Une possibilite est MutS, qui peut reconnaître des mesappariements, très petites insertions et deletions, sans trop de différenciation, bien qu’il ne sache pas réparer la mutation si l’ADN n’est pas nouvellement synthétise et donc hemimethyle (Dam, chez. E. coli). Chez beaucoup d’autres bactéries le système Mut suit le replisome et l’activité serait dirigée vers le brin néosynthetisé par l’asymétrie du complexe protéique. Si par des techniques d’ADN recombinant, on produisait suffisamment de MutS pour saturer le réplisome et en avoir pour trouver aussi la plupart des autres problèmes on pourrait dire qu’on auvait reconnu les mutations.
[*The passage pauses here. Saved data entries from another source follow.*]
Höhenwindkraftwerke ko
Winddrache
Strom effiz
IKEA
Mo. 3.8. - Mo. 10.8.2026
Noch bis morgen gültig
S’agirait maintenant de faire de sort que MutS reste collée à la mutation, ou modifie l’ADN à proximité de sorte qu’on puisse ensuite la détecter (En temps reel, on pourrait le lier à la GFP, comme ils font pour suivre des éléments fonctionnelles du chromosome, mais cela ne marquerait pas durablement la mutation.) Protéine MutS mutante qui lie plus fortement l’ADN (sans perdre de la spécificité pour les mutations) ? Avec MutS lié à une enzyme on pourrait imaginer une glucosylation, biotinylation par ex, ou même une liaison covalent de la protéine à l’ADN ?
Je suppose que cela devrait marcher chez l’humain également .
Comment on trouvera la séquence de la mutation ? plus complique …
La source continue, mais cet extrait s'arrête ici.